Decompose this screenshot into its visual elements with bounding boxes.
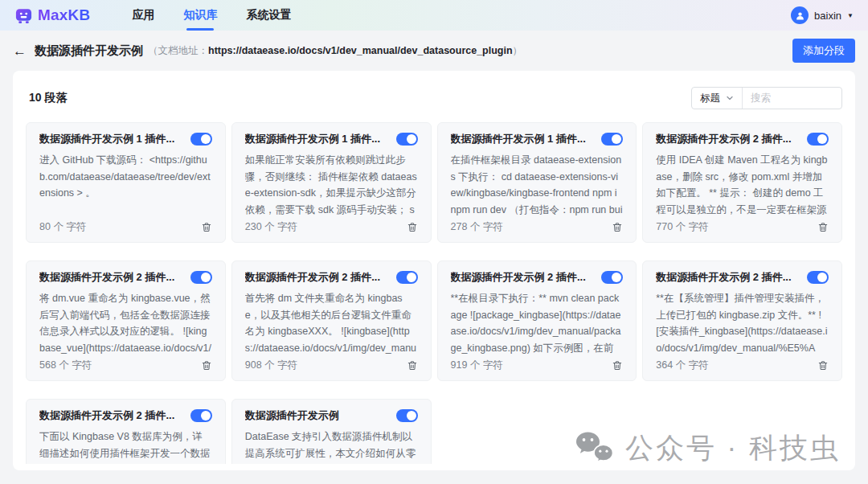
delete-segment-icon[interactable] xyxy=(201,359,212,371)
segment-char-count: 364 个 字符 xyxy=(656,359,708,372)
segment-card-header: 数据源插件开发示例 1 插件... xyxy=(245,132,418,146)
segment-card-footer: 230 个 字符 xyxy=(245,220,418,234)
search-field-select[interactable]: 标题 xyxy=(692,88,743,109)
segment-card-header: 数据源插件开发示例 2 插件... xyxy=(451,270,624,285)
segment-content: 进入 GitHub 下载源码： <https://github.com/data… xyxy=(39,152,212,202)
segment-card[interactable]: 数据源插件开发示例 2 插件... **在【系统管理】插件管理安装插件，上传已打… xyxy=(642,260,842,381)
segment-enabled-toggle[interactable] xyxy=(601,271,623,284)
segment-card-header: 数据源插件开发示例 2 插件... xyxy=(39,408,212,423)
segment-title: 数据源插件开发示例 2 插件... xyxy=(245,270,390,285)
segment-title: 数据源插件开发示例 2 插件... xyxy=(39,270,184,285)
chevron-down-icon: ▼ xyxy=(847,12,854,19)
chevron-down-icon xyxy=(726,94,734,102)
segment-enabled-toggle[interactable] xyxy=(601,133,623,146)
segment-title: 数据源插件开发示例 2 插件... xyxy=(656,270,800,285)
delete-segment-icon[interactable] xyxy=(407,359,418,371)
search-input[interactable] xyxy=(743,92,841,104)
delete-segment-icon[interactable] xyxy=(817,221,829,233)
segment-card-footer: 278 个 字符 xyxy=(451,220,624,234)
segment-title: 数据源插件开发示例 xyxy=(245,408,390,423)
segment-enabled-toggle[interactable] xyxy=(190,409,212,422)
segment-card[interactable]: 数据源插件开发示例 2 插件... 下面以 Kingbase V8 数据库为例，… xyxy=(26,399,226,464)
segments-scroll-area[interactable]: 数据源插件开发示例 1 插件... 进入 GitHub 下载源码： <https… xyxy=(26,122,842,464)
segment-card[interactable]: 数据源插件开发示例 2 插件... 将 dm.vue 重命名为 kingbase… xyxy=(26,260,226,381)
top-navbar: MaxKB 应用 知识库 系统设置 baixin ▼ xyxy=(0,0,868,31)
segment-card[interactable]: 数据源插件开发示例 DataEase 支持引入数据源插件机制以提高系统可扩展性，… xyxy=(231,399,432,464)
segment-card-header: 数据源插件开发示例 1 插件... xyxy=(39,132,212,146)
segment-card-header: 数据源插件开发示例 2 插件... xyxy=(656,132,829,146)
segments-panel: 10 段落 标题 数据源插件开发示例 1 插件... xyxy=(13,71,855,470)
segment-card[interactable]: 数据源插件开发示例 1 插件... 如果能正常安装所有依赖则跳过此步骤，否则继续… xyxy=(231,122,432,243)
segment-content: 如果能正常安装所有依赖则跳过此步骤，否则继续： 插件框架依赖 dataease-… xyxy=(245,152,418,220)
segment-title: 数据源插件开发示例 2 插件... xyxy=(451,270,596,285)
delete-segment-icon[interactable] xyxy=(201,221,212,233)
delete-segment-icon[interactable] xyxy=(612,359,623,371)
user-name: baixin xyxy=(814,10,841,22)
maxkb-robot-icon xyxy=(14,6,33,25)
segment-card[interactable]: 数据源插件开发示例 2 插件... 使用 IDEA 创建 Maven 工程名为 … xyxy=(642,122,842,243)
segment-card-header: 数据源插件开发示例 2 插件... xyxy=(656,270,829,285)
segment-content: 下面以 Kingbase V8 数据库为例，详细描述如何使用插件框架开发一个数据… xyxy=(39,429,212,464)
segment-char-count: 770 个 字符 xyxy=(656,220,708,234)
doc-address: （文档地址：https://dataease.io/docs/v1/dev_ma… xyxy=(148,44,522,58)
segment-content: 首先将 dm 文件夹重命名为 kingbase，以及其他相关的后台逻辑文件重命名… xyxy=(245,290,418,359)
segment-char-count: 278 个 字符 xyxy=(451,220,503,234)
back-arrow-icon[interactable]: ← xyxy=(13,44,27,58)
segment-char-count: 568 个 字符 xyxy=(39,359,92,372)
segment-card-footer: 364 个 字符 xyxy=(656,359,829,372)
segments-grid: 数据源插件开发示例 1 插件... 进入 GitHub 下载源码： <https… xyxy=(26,122,842,464)
nav-tab-knowledge-base[interactable]: 知识库 xyxy=(183,0,217,31)
nav-tab-system-settings[interactable]: 系统设置 xyxy=(246,0,291,31)
segment-card-footer: 919 个 字符 xyxy=(451,359,624,372)
document-header: ← 数据源插件开发示例 （文档地址：https://dataease.io/do… xyxy=(0,31,868,71)
search-group: 标题 xyxy=(691,87,842,109)
segment-card-footer: 908 个 字符 xyxy=(245,359,418,372)
segment-title: 数据源插件开发示例 1 插件... xyxy=(245,132,390,146)
segment-content: 在插件框架根目录 dataease-extensions 下执行： cd dat… xyxy=(451,152,624,220)
segment-char-count: 80 个 字符 xyxy=(39,220,86,234)
main-nav: 应用 知识库 系统设置 xyxy=(132,0,320,31)
segment-enabled-toggle[interactable] xyxy=(807,271,829,284)
segment-char-count: 919 个 字符 xyxy=(451,359,503,372)
segment-enabled-toggle[interactable] xyxy=(396,133,418,146)
delete-segment-icon[interactable] xyxy=(612,221,623,233)
segment-content: DataEase 支持引入数据源插件机制以提高系统可扩展性，本文介绍如何从零开始… xyxy=(245,429,418,464)
segment-char-count: 230 个 字符 xyxy=(245,220,297,234)
segment-content: 使用 IDEA 创建 Maven 工程名为 kingbase，删除 src，修改… xyxy=(656,152,829,220)
add-segment-button[interactable]: 添加分段 xyxy=(792,39,855,63)
segment-card-footer: 770 个 字符 xyxy=(656,220,829,234)
segment-enabled-toggle[interactable] xyxy=(190,133,212,146)
page-title: 数据源插件开发示例 xyxy=(35,43,143,59)
segment-card[interactable]: 数据源插件开发示例 2 插件... **在根目录下执行：** mvn clean… xyxy=(437,260,637,381)
segment-enabled-toggle[interactable] xyxy=(396,271,418,284)
avatar xyxy=(791,6,809,24)
segment-card-header: 数据源插件开发示例 2 插件... xyxy=(39,270,212,285)
nav-tab-applications[interactable]: 应用 xyxy=(132,0,154,31)
segment-content: **在根目录下执行：** mvn clean package ![package… xyxy=(451,290,624,359)
segment-title: 数据源插件开发示例 1 插件... xyxy=(451,132,596,146)
segment-enabled-toggle[interactable] xyxy=(396,409,418,422)
user-menu[interactable]: baixin ▼ xyxy=(791,6,854,24)
doc-address-prefix: （文档地址： xyxy=(148,45,208,56)
doc-address-suffix: ） xyxy=(513,45,523,56)
search-field-label: 标题 xyxy=(700,92,720,105)
segment-card-header: 数据源插件开发示例 1 插件... xyxy=(451,132,624,146)
paragraph-count: 10 段落 xyxy=(29,91,67,105)
panel-toolbar: 10 段落 标题 xyxy=(13,71,855,122)
segment-card-footer: 80 个 字符 xyxy=(39,220,212,234)
segment-content: **在【系统管理】插件管理安装插件，上传已打包的 kingbase.zip 文件… xyxy=(656,290,829,359)
segment-title: 数据源插件开发示例 2 插件... xyxy=(39,408,184,423)
segment-card[interactable]: 数据源插件开发示例 1 插件... 在插件框架根目录 dataease-exte… xyxy=(437,122,637,243)
brand-logo[interactable]: MaxKB xyxy=(14,6,90,25)
segment-card-header: 数据源插件开发示例 xyxy=(245,408,418,423)
segment-card[interactable]: 数据源插件开发示例 1 插件... 进入 GitHub 下载源码： <https… xyxy=(26,122,226,243)
delete-segment-icon[interactable] xyxy=(407,221,418,233)
segment-char-count: 908 个 字符 xyxy=(245,359,297,372)
segment-card-footer: 568 个 字符 xyxy=(39,359,212,372)
doc-url: https://dataease.io/docs/v1/dev_manual/d… xyxy=(208,45,513,56)
segment-enabled-toggle[interactable] xyxy=(807,133,829,146)
segment-title: 数据源插件开发示例 1 插件... xyxy=(39,132,184,146)
delete-segment-icon[interactable] xyxy=(817,359,829,371)
segment-enabled-toggle[interactable] xyxy=(190,271,212,284)
segment-card[interactable]: 数据源插件开发示例 2 插件... 首先将 dm 文件夹重命名为 kingbas… xyxy=(231,260,432,381)
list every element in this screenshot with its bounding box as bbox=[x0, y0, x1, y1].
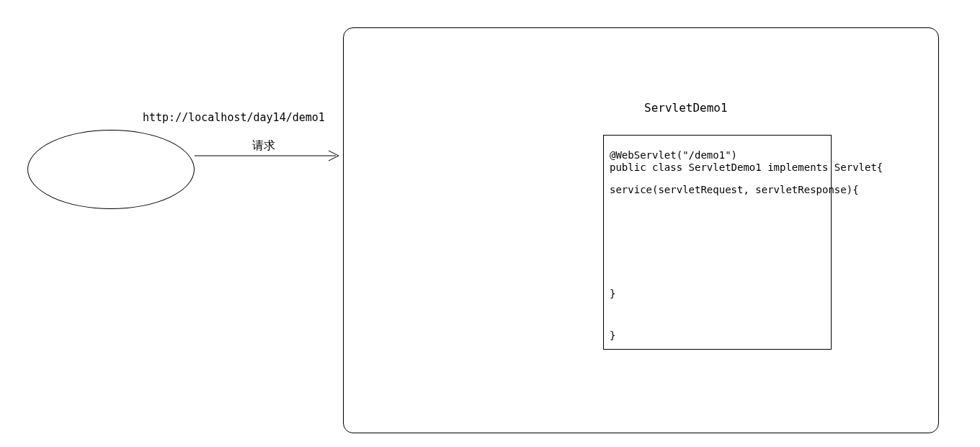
url-text: http://localhost/day14/demo1 bbox=[143, 111, 325, 124]
code-close-brace-2: } bbox=[610, 329, 615, 342]
code-annotation: @WebServlet("/demo1") bbox=[610, 149, 737, 161]
code-service-method: service(servletRequest, servletResponse)… bbox=[610, 183, 859, 196]
code-close-brace-1: } bbox=[610, 287, 615, 300]
servlet-class-title: ServletDemo1 bbox=[644, 101, 728, 115]
code-class-decl: public class ServletDemo1 implements Ser… bbox=[610, 161, 883, 174]
client-ellipse bbox=[27, 130, 195, 209]
servlet-code-box: @WebServlet("/demo1") public class Servl… bbox=[603, 135, 832, 350]
request-label: 请求 bbox=[252, 138, 275, 154]
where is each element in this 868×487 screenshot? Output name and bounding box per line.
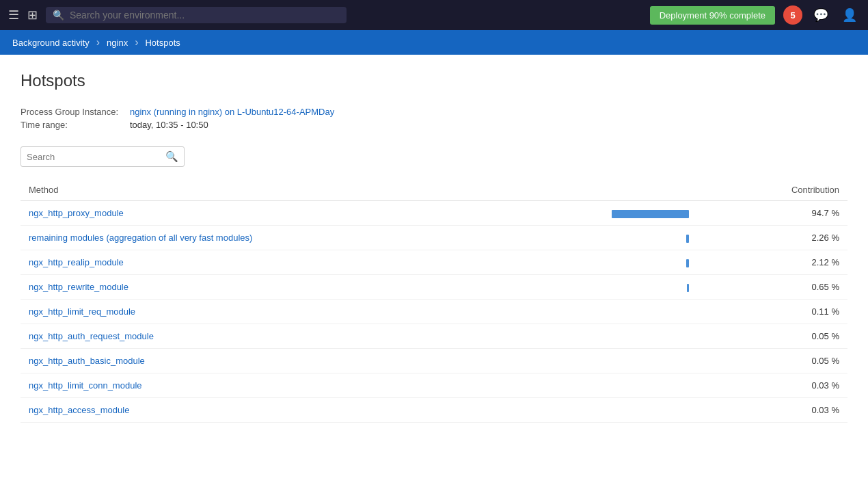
process-group-text[interactable]: nginx (running in nginx) on L-Ubuntu12-6… — [130, 107, 334, 117]
process-group-label: Process Group Instance: — [21, 107, 130, 117]
process-group-value: nginx (running in nginx) on L-Ubuntu12-6… — [130, 107, 847, 117]
contribution-bar-cell — [603, 250, 692, 275]
grid-icon[interactable]: ⊞ — [27, 8, 38, 23]
main-content: Hotspots Process Group Instance: nginx (… — [0, 55, 868, 487]
table-row: ngx_http_limit_conn_module0.03 % — [21, 373, 847, 398]
contribution-value: 0.05 % — [692, 349, 847, 373]
contribution-value: 2.26 % — [692, 226, 847, 250]
method-name[interactable]: ngx_http_limit_req_module — [29, 306, 135, 317]
contribution-bar-cell — [603, 300, 692, 324]
contribution-value: 94.7 % — [692, 201, 847, 226]
methods-table: Method Contribution ngx_http_proxy_modul… — [21, 181, 847, 423]
contribution-bar-cell — [603, 324, 692, 349]
page-title: Hotspots — [21, 71, 847, 90]
method-name[interactable]: ngx_http_limit_conn_module — [29, 380, 142, 391]
global-search[interactable]: 🔍 — [46, 7, 347, 23]
method-name[interactable]: ngx_http_proxy_module — [29, 208, 124, 218]
contribution-value: 0.03 % — [692, 373, 847, 398]
method-search-icon: 🔍 — [165, 150, 178, 163]
method-column-header: Method — [21, 181, 603, 201]
contribution-bar-cell — [603, 226, 692, 250]
contribution-value: 0.65 % — [692, 275, 847, 300]
table-row: ngx_http_auth_request_module0.05 % — [21, 324, 847, 349]
contribution-value: 0.05 % — [692, 324, 847, 349]
breadcrumb-bar: Background activity › nginx › Hotspots — [0, 30, 868, 55]
table-row: ngx_http_realip_module2.12 % — [21, 250, 847, 275]
contribution-bar — [687, 284, 689, 292]
user-icon[interactable]: 👤 — [839, 5, 860, 25]
contribution-value: 0.11 % — [692, 300, 847, 324]
table-row: ngx_http_rewrite_module0.65 % — [21, 275, 847, 300]
contribution-bar-cell — [603, 275, 692, 300]
meta-info: Process Group Instance: nginx (running i… — [21, 107, 847, 130]
time-range-label: Time range: — [21, 120, 130, 130]
contribution-bar-cell — [603, 349, 692, 373]
table-row: ngx_http_limit_req_module0.11 % — [21, 300, 847, 324]
table-header-row: Method Contribution — [21, 181, 847, 201]
method-name[interactable]: ngx_http_access_module — [29, 405, 129, 415]
contribution-value: 0.03 % — [692, 398, 847, 423]
method-search-input[interactable] — [27, 152, 165, 162]
method-name[interactable]: ngx_http_auth_request_module — [29, 331, 154, 341]
method-search-box[interactable]: 🔍 — [21, 146, 185, 167]
contribution-bar-cell — [603, 373, 692, 398]
contribution-bar-cell — [603, 201, 692, 226]
table-row: remaining modules (aggregation of all ve… — [21, 226, 847, 250]
method-name[interactable]: ngx_http_realip_module — [29, 257, 124, 267]
hamburger-icon[interactable]: ☰ — [8, 8, 19, 23]
contribution-bar — [686, 259, 689, 267]
contribution-value: 2.12 % — [692, 250, 847, 275]
bar-column-header — [603, 181, 692, 201]
global-search-input[interactable] — [70, 10, 340, 21]
breadcrumb-background-activity[interactable]: Background activity — [5, 30, 96, 55]
breadcrumb-nginx[interactable]: nginx — [100, 30, 135, 55]
notification-count-badge[interactable]: 5 — [783, 5, 802, 25]
chat-icon[interactable]: 💬 — [811, 5, 831, 25]
table-row: ngx_http_proxy_module94.7 % — [21, 201, 847, 226]
top-nav: ☰ ⊞ 🔍 Deployment 90% complete 5 💬 👤 — [0, 0, 868, 30]
contribution-column-header: Contribution — [692, 181, 847, 201]
breadcrumb-hotspots[interactable]: Hotspots — [138, 30, 187, 55]
table-row: ngx_http_auth_basic_module0.05 % — [21, 349, 847, 373]
time-range-value: today, 10:35 - 10:50 — [130, 120, 847, 130]
deployment-badge[interactable]: Deployment 90% complete — [650, 6, 775, 25]
contribution-bar — [612, 210, 689, 218]
method-name[interactable]: remaining modules (aggregation of all ve… — [29, 233, 252, 243]
method-name[interactable]: ngx_http_auth_basic_module — [29, 356, 145, 366]
table-row: ngx_http_access_module0.03 % — [21, 398, 847, 423]
method-name[interactable]: ngx_http_rewrite_module — [29, 282, 128, 292]
contribution-bar-cell — [603, 398, 692, 423]
search-icon: 🔍 — [53, 10, 64, 21]
contribution-bar — [686, 235, 689, 243]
......
ACTIVITY: In the data above, which lines have "数据库为例"? Report each of them.

RESPONSE AREA:
segment-card[interactable]: 数据源插件开发示例 2 插件... 下面以 Kingbase V8 数据库为例，… xyxy=(26,399,226,464)
segment-content: 下面以 Kingbase V8 数据库为例，详细描述如何使用插件框架开发一个数据… xyxy=(39,429,212,464)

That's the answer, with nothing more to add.